Она схватила мои руки и ломала их, допрашивая меня. Она была
в исступлении. В это мгновение я поклялась молчать и не сказать ни слова про
батюшку, но робко подняла на него в последний раз глаза… Один его взгляд, одно
его слово, что-нибудь такое, чего я ожидала и о чем молила про себя, – и я была
бы счастлива, несмотря ни на какие мучения, ни на какую пытку… Но, боже мой!
бесчувственным, угрожающим жестом он приказывал мне молчать, будто я могла
бояться чьей-нибудь другой угрозы в эту минуту. Мне сдавило горло, захватило
дух, подкосило ноги, и я упала без чувств на пол… Со мной повторился вчерашний
нервный припадок.
Я очнулась, когда вдруг раздался стук в дверь нашей
квартиры. Матушка отперла, и я увидела человека в ливрее, который, войдя в
комнату и с удивлением озираясь кругом на всех нас, спросил музыканта Ефимова.
Отчим назвался. Тогда лакей подал записку и уведомил, что он от Б., который в
эту минуту находился у князя. В пакете лежал пригласительный билет к С-цу.
Появление лакея в богатой ливрее, назвавшего имя князя,
своего господина, который посылал нарочного к бедному музыканту Ефимову, – все
это произвело на миг сильное впечатление на матушку. Я сказала в самом начале
рассказа о ее характере, что бедная женщина все еще любила отца. И теперь,
несмотря на целые восемь лет беспрерывной тоски и страданий, ее сердце все. еще
не изменилось: она все еще могла любить его! Бог знает, может быть, она вдруг
увидела теперь перемену в судьбе его. На нее даже и тень какой-нибудь надежды
имела влияние. Почему знать, – может быть, она тоже была несколько заражена
непоколебимою самоуверенностью своего сумасбродного мужа! Да и невозможно, чтоб
эта самоуверенность на нее, слабую женщину, не имела хоть какого-нибудь
влияния, и на внимании князя она вмиг могла построить для него тысячу планов. В
один миг она готова была опять обратиться к нему, она могла простить ему за всю
жизнь свою, даже взвесив его последнее преступление – пожертвование ее
единственным дитятей, и в порыве заново вспыхнувшего энтузиазма, в порыве новой
надежды низвесть это преступление до простого проступка, до малодушия,
вынужденного нищенством, грязною жизнию, отчаянным положением.
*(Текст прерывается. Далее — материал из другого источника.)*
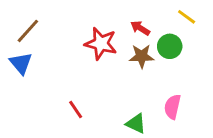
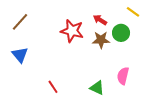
blue triangle: (21, 63) -> (20, 55), moved
red line: (76, 110) -> (53, 87), moved

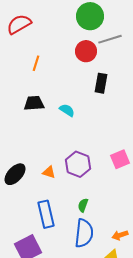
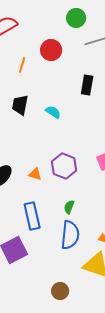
green circle: (90, 16) -> (76, 18), size x0.7
red circle: (86, 51) -> (51, 50), moved
black trapezoid: (34, 103) -> (20, 105), turned -75

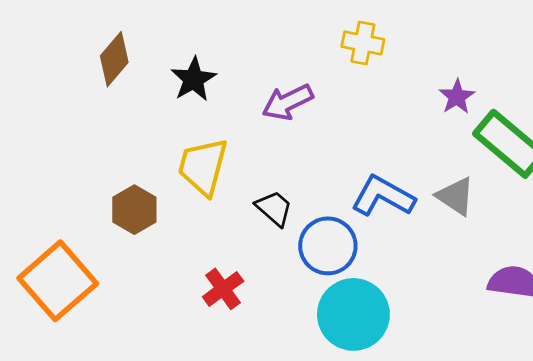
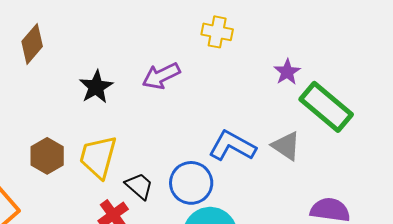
black star: (194, 79) -> (96, 87), moved
yellow trapezoid: (203, 167) -> (98, 157), moved
black trapezoid: (274, 208) -> (139, 186), moved

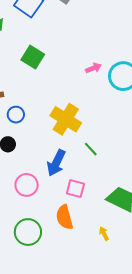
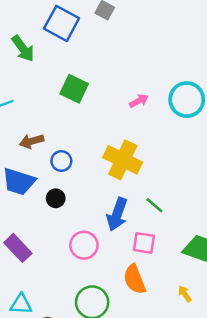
pink arrow: (93, 68) -> (139, 101), moved
green line: (91, 149) -> (154, 205), moved

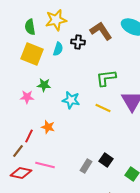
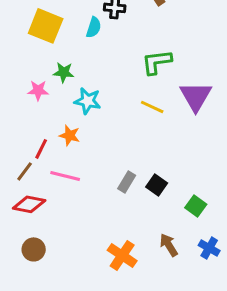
cyan semicircle: (58, 49) -> (94, 27), moved
cyan star: (71, 100) -> (88, 101), moved
pink line: (45, 165) -> (65, 176), moved
gray rectangle: (86, 166) -> (127, 182), moved

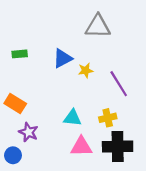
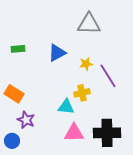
yellow star: (86, 70) -> (86, 64), moved
yellow cross: (108, 118) -> (82, 93), moved

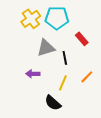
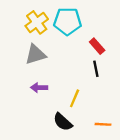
gray triangle: (46, 48) -> (36, 54), moved
black line: (65, 58) -> (96, 69), moved
orange line: (87, 77) -> (103, 124), moved, turned 48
В ней все было
увлечение, и в этот миг у ней уже были снова готовы прощение и сострадание без
конца для своего погибшего мужа.
Отец засуетился; его тоже поразила внимательность князя и Б.
Он прямо обратился к матушке, что-то шепнул ей, и она вышла из комнаты. Она
воротилась чрез две минуты, принеся размененные деньги, и батюшка тотчас же дал
рубль серебром посланному, который ушел с вежливым поклоном. Между тем матушка,
выходившая на минуту, принесла утюг, достала лучшую мужнину манишку и начала ее
гладить. Она сама повязала ему на шею белый батистовый галстук, сохранявшийся
на всякий случай с незапамятных пор в его гардеробе вместе с черным, хотя уже и
очень поношенным фраком, который был сшит еще при поступлении его в должность
при театре. Кончив туалет, отец взял шляпу, но, выходя, попросил стакан воды;
он был бледен и в изнеможении присел на стул. Воду подала уже я; может быть, неприязненное
чувство снова прокралось в сердце матушки и охладило ее первое увлечение.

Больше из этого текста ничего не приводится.